NWS inspectors in the area Wednesday said the damage was caused by a downburst— which means strong winds that were pushed down towards the ground, instead of a rotating tornado.
The downburst was about one-mile wide, inspectors said, and had winds less than 90 miles per hour.
Jay Mattern lives on Cheval Avenue and told the NWS Field Team from Pittsburgh he was just getting ready for dinner when the storm hit.
“The wind started picking up. The hail started coming down. The trees started spinning and falling all over the place,” Mattern said. “It was pretty intense and fast. It was like no warning. All of a sudden it was here.”
Ronald Keener on Park Boulevard East gave a similar account of the storm.
“It just come real fast. It just come through and in about 10 minutes it was all over. It was just a mess afterward,” said Keener.
Two tornado warnings were issued for Columbiana County before the storms hit at about 4:30 p.m. Tuesday.
Trees were snapped and uprooted by the high winds and the southbound lanes of state Route 11 near the Calcutta exit were closed because of trees on the road.
A tree also landed on a truck, hospitalizing one woman.
The damage in the wake of the storm is what helped the field team determine exactly what weather event caused all the damage.

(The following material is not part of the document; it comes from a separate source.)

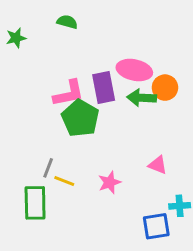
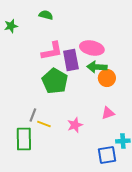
orange circle: (165, 88) -> (107, 78), moved
pink L-shape: (69, 93) -> (52, 51), moved
pink triangle: (158, 165) -> (108, 113), turned -40

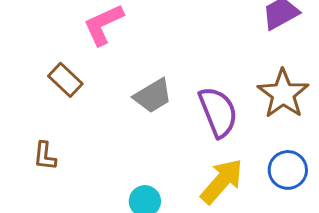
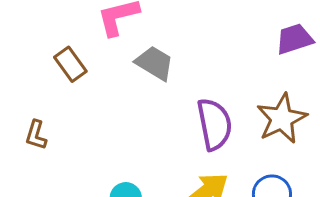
gray trapezoid: (153, 96) -> (154, 63), moved, turned -129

“Debris, trees coming together in a pattern or separating in a pattern. What we saw today was a divergent pattern to the wind, which means the trees were fanning out as we surveyed the area,” said NWS Field Team Investigator Matthew Kramer.
The NWS did confirm that an E-F0 tornado touched down Tuesday in extreme northeast Carroll County and ended near Five Forks Road in Franklin Township, Columbiana County.
A tornado touched down in North Beaver Township this year, and two others touched down in Erie County.